Search the data for the word "Eindruck" and copy every line where it occurs.

---------- AVAILABLE DATA

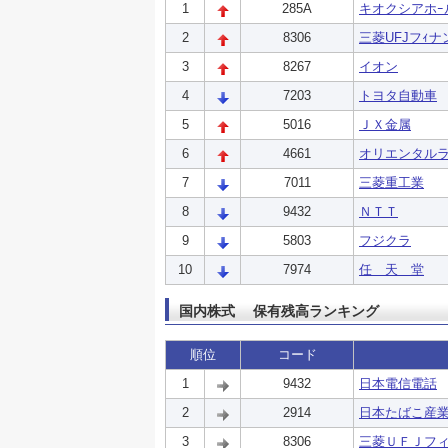
1
285A
キオクシアホｰ
2
8306
三菱UFJフｨナ
3
8267
イオン
4
7203
トヨタ自動車
5
5016
ＪＸ金属
6
4661
オリエンタルラ
7
7011
三菱重工業
8
9432
ＮＴＴ
9
5803
フジクラ
10
7974
任 天 堂
国内株式 保有残高ランキング
順位
コード
1
9432
日本電信電話
2
2914
日本たばこ産
3
8306
三菱ＵＦＪフ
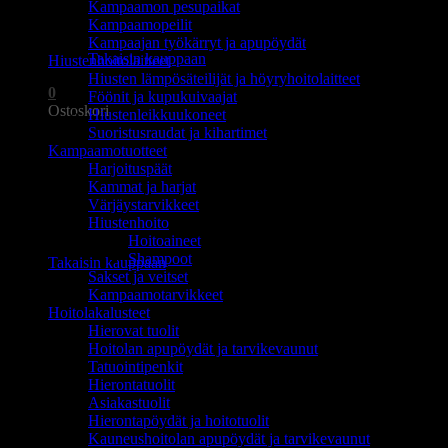
Kampaamon pesupaikat
Ostoskori on tyhjä.
Kampaamopeilit
Kampaajan työkärryt ja apupöydät
Takaisin kauppaan
Hiustenhoitolaitteet
Hiusten lämpösäteilijät ja höyryhoitolaitteet
0
Föönit ja kupukuivaajat
Ostoskori
Hiustenleikkuukoneet
Suoristusraudat ja kihartimet
Kampaamotuotteet
Harjoituspäät
Kammat ja harjat
Värjäystarvikkeet
Hiustenhoito
Ostoskori on tyhjä.
Hoitoaineet
Shampoot
Takaisin kauppaan
Sakset ja veitset
Kampaamotarvikkeet
Hoitolakalusteet
Hierovat tuolit
Hoitolan apupöydät ja tarvikevaunut
Tatuointipenkit
Hierontatuolit
Asiakastuolit
Hierontapöydät ja hoitotuolit
Kauneushoitolan apupöydät ja tarvikevaunut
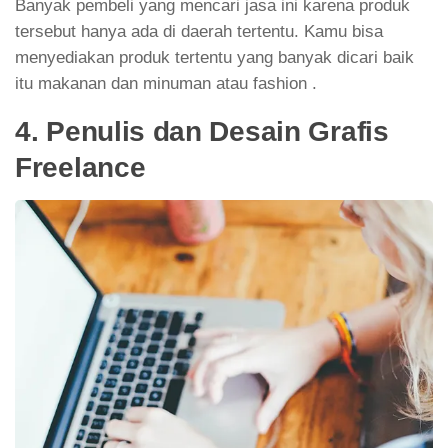
Banyak pembeli yang mencari jasa ini karena produk
tersebut hanya ada di daerah tertentu. Kamu bisa
menyediakan produk tertentu yang banyak dicari baik
itu makanan dan minuman atau fashion .
4. Penulis dan Desain Grafis
Freelance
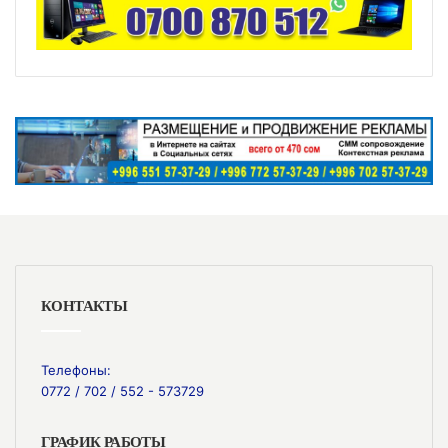
КОНТАКТЫ
Телефоны:
0772 / 702 / 552 - 573729
ГРАФИК РАБОТЫ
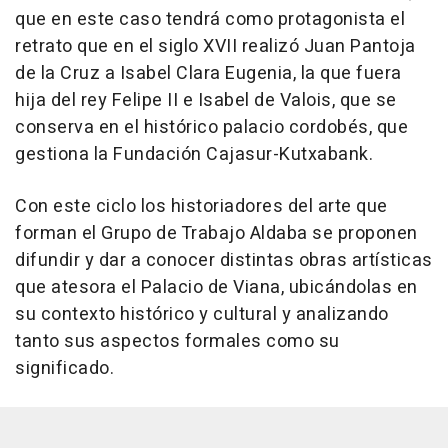
que en este caso tendrá como protagonista el
retrato que en el siglo XVII realizó Juan Pantoja
de la Cruz a Isabel Clara Eugenia, la que fuera
hija del rey Felipe II e Isabel de Valois, que se
conserva en el histórico palacio cordobés, que
gestiona la Fundación Cajasur-Kutxabank.
Con este ciclo los historiadores del arte que
forman el Grupo de Trabajo Aldaba se proponen
difundir y dar a conocer distintas obras artísticas
que atesora el Palacio de Viana, ubicándolas en
su contexto histórico y cultural y analizando
tanto sus aspectos formales como su
significado.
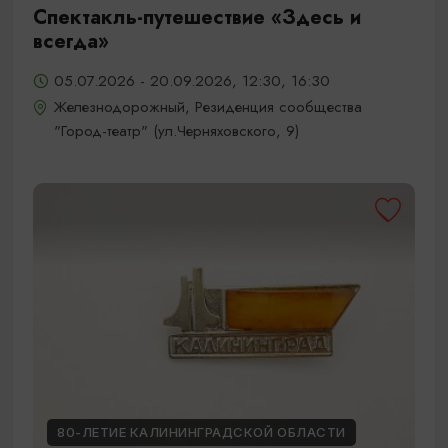
Спектакль-путешествие «Здесь и
всегда»
05.07.2026 - 20.09.2026, 12:30, 16:30
Железнодорожный, Резиденция сообщества
"Город-театр" (ул.Черняховского, 9)
80-ЛЕТИЕ КАЛИНИНГРАДСКОЙ ОБЛАСТИ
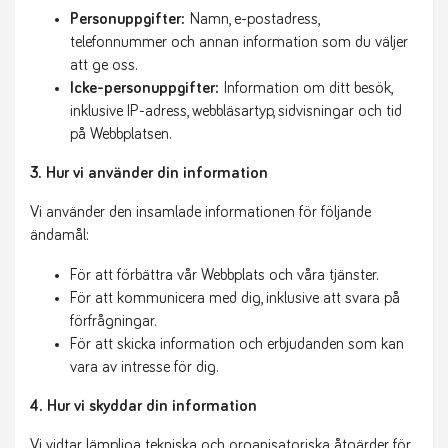
Personuppgifter:
Namn, e-postadress,
telefonnummer och annan information som du väljer
att ge oss.
Icke-personuppgifter:
Information om ditt besök,
inklusive IP-adress, webbläsartyp, sidvisningar och tid
på Webbplatsen.
3. Hur vi använder din information
Vi använder den insamlade informationen för följande
ändamål:
För att förbättra vår Webbplats och våra tjänster.
För att kommunicera med dig, inklusive att svara på
förfrågningar.
För att skicka information och erbjudanden som kan
vara av intresse för dig.
4. Hur vi skyddar din information
Vi vidtar lämpliga tekniska och organisatoriska åtgärder för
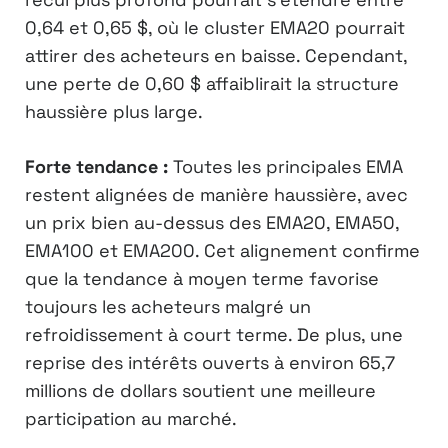
0,64 et 0,65 $, où le cluster EMA20 pourrait
attirer des acheteurs en baisse. Cependant,
une perte de 0,60 $ affaiblirait la structure
haussière plus large.
Forte tendance :
Toutes les principales EMA
restent alignées de manière haussière, avec
un prix bien au-dessus des EMA20, EMA50,
EMA100 et EMA200. Cet alignement confirme
que la tendance à moyen terme favorise
toujours les acheteurs malgré un
refroidissement à court terme. De plus, une
reprise des intérêts ouverts à environ 65,7
millions de dollars soutient une meilleure
participation au marché.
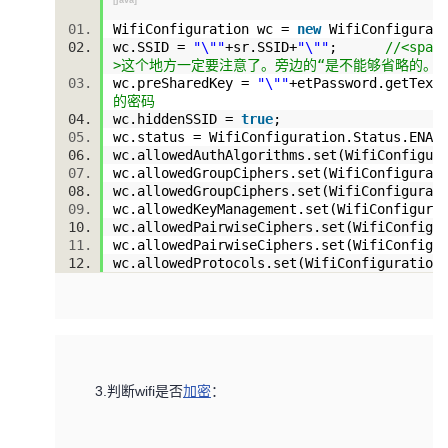
[java]
WifiConfiguration wc =
new
WifiConfigura
者
wc.SSID =
"\""
+sr.SSID+
"\""
;
//<span
>这个地方一定要注意了。旁边的“是不能够省略的。密码
我
wc.preSharedKey =
"\""
+etPassword.getText
的密码
wc.hiddenSSID =
true
;
的
我
wc.status = WifiConfiguration.Status.ENA
wc.allowedAuthAlgorithms.set(WifiConfigu
wc.allowedGroupCiphers.set(WifiConfigura
博
的
我
wc.allowedGroupCiphers.set(WifiConfigura
wc.allowedKeyManagement.set(WifiConfigur
客
论
的
我
wc.allowedPairwiseCiphers.set(WifiConfig
wc.allowedPairwiseCiphers.set(WifiConfig
wc.allowedProtocols.set(WifiConfiguratio
坛
圈
的
我
子
直
的
我
我
播
活
的
3.判断wifi是否
加密
：
我
动
关
的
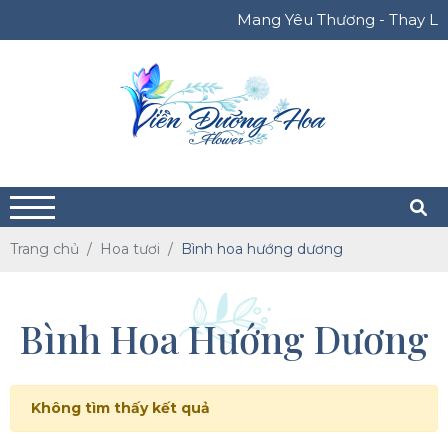
Mang Yêu Thương - Thay Lời
Trang chủ
Hoa tươi
Bình hoa hướng dương
Bình Hoa Hướng Dương
Không tìm thấy kết quả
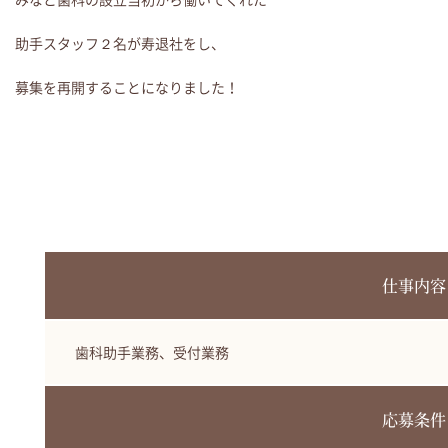
助手スタッフ２名が寿退社をし、
募集を再開することになりました！
仕事内容
歯科助手業務、受付業務
応募条件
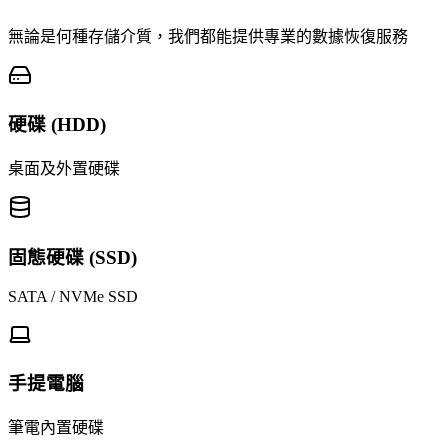
無論是何種存儲介質，我們都能提供專業的數據恢復服務
硬碟 (HDD)
桌面及外置硬碟
固態硬碟 (SSD)
SATA / NVMe SSD
手提電腦
筆電內置硬碟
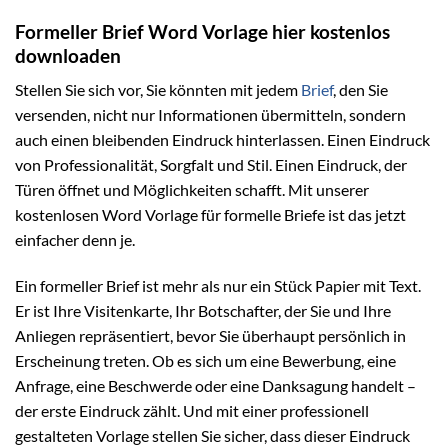
Formeller Brief Word Vorlage hier kostenlos
downloaden
Stellen Sie sich vor, Sie könnten mit jedem
Brief
, den Sie
versenden, nicht nur Informationen übermitteln, sondern
auch einen bleibenden Eindruck hinterlassen. Einen Eindruck
von Professionalität, Sorgfalt und Stil. Einen Eindruck, der
Türen öffnet und Möglichkeiten schafft. Mit unserer
kostenlosen Word Vorlage für formelle Briefe ist das jetzt
einfacher denn je.
Ein formeller Brief ist mehr als nur ein Stück Papier mit Text.
Er ist Ihre Visitenkarte, Ihr Botschafter, der Sie und Ihre
Anliegen repräsentiert, bevor Sie überhaupt persönlich in
Erscheinung treten. Ob es sich um eine Bewerbung, eine
Anfrage, eine Beschwerde oder eine Danksagung handelt –
der erste Eindruck zählt. Und mit einer professionell
gestalteten Vorlage stellen Sie sicher, dass dieser Eindruck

--------------------

**TASK RESPONSE:**
auch einen bleibenden Eindruck hinterlassen. Einen Eindruck
von Professionalität, Sorgfalt und Stil. Einen Eindruck, der
der erste Eindruck zählt. Und mit einer professionell
gestalteten Vorlage stellen Sie sicher, dass dieser Eindruck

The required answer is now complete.